2019 年「POP AMBIENT」 最新潮流

ミズベリングミュージック、谷崎テトラです。

深く美しいアンビエントポップの世界をあなたのこころの水辺に届けたい!ということで、ディープミニマルからエレクトロなど様々の良質なテクノをリリースしているドイツの名門レーベル KOMPAKTから、今年もまた『POP AMBIENT』の2019年盤が、リリースされました。KOMPAKT創設者のひとりで、本作のチーフ・キュレーターを務めたウォルフガング・ヴォイト(Wolfgang Voigt)が収録曲全13曲をミックスした約4分のトラックをフィーチャーしたミュージックビデオが公開されています。「POP AMBIENT 2019」は、Spotify、Apple Musicで配信開始。
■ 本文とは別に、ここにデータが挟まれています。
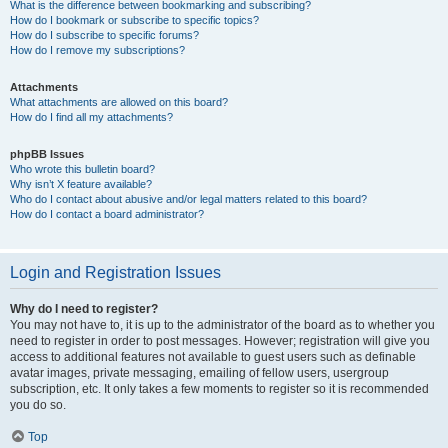
What is the difference between bookmarking and subscribing?
How do I bookmark or subscribe to specific topics?
How do I subscribe to specific forums?
How do I remove my subscriptions?
Attachments
What attachments are allowed on this board?
How do I find all my attachments?
phpBB Issues
Who wrote this bulletin board?
Why isn’t X feature available?
Who do I contact about abusive and/or legal matters related to this board?
How do I contact a board administrator?
Login and Registration Issues
Why do I need to register?
You may not have to, it is up to the administrator of the board as to whether you
need to register in order to post messages. However; registration will give you
access to additional features not available to guest users such as definable
avatar images, private messaging, emailing of fellow users, usergroup
subscription, etc. It only takes a few moments to register so it is recommended
you do so.
Top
全曲リスニング可なので、ぜひ聴いてみてください。

Pop Ambient 2019

クラブカルチャーの歴史において一見変化がなさそうにみえるアンビエントシーンですが、80年代ブライアンイーノによる環境音楽=アンビエントから始まり、クラブカルチャーとともに、アンビエントハウス、そして90年代のチルアウト、チルウエーブ、サウンドスケープ、ダークアンビエントと緩やかに流行があったりします。2000年にウォルフガング・ヴォイトによって始まったPOP AMBIENTもその印象は変化しているように感じます。その印象はより深海の底のように深く、美的で静謐な世界へと向かっているかのよう。その特徴は「ドローン( drone)」と言われる音像です。ドローンは100%キックなし、ビートなしの音楽。ドローンの歴史は古く雅楽やビザンティン聖歌、インドのタンプーラなどをルーツに持津とも言われますが、現代のドローンは、硬質なディープミニマルに重ねてスピンされる音楽です。現代においてはホワイトノイズのような非楽音、波音や風音のサウ
ンドスケープなどをゆっくりと変化させることで作られます。コードがある音楽でも協和音と不協和音の微妙な変化で、「明るくも、暗くもない」持続音作られているのが多いです。みる人によってどのような解釈も可能な抽象絵画のような音像であることが求められます。そしてそれぞれの楽曲を幾層にも重ねていって、フロアの空間の背景となる1時間以上続く音楽体験へと誘う素材集であることも特徴でしょう。これ以外にも2019年初頭に聴く、僕のおすすめアンビエントをいくつか紹介します。ニューヨーク在住の電子音楽家ロリ・スカッコによる2018年のアルバム『Desire Loop』より。ニューヨーク・ブルックリンを拠点とするアンビエント・レーベル〈Mysteries Of The Deep〉から。ここ数年、流行しているモジュラーシンセによるシーケンス音楽。心地よい波紋のようなミニマルミュージックです。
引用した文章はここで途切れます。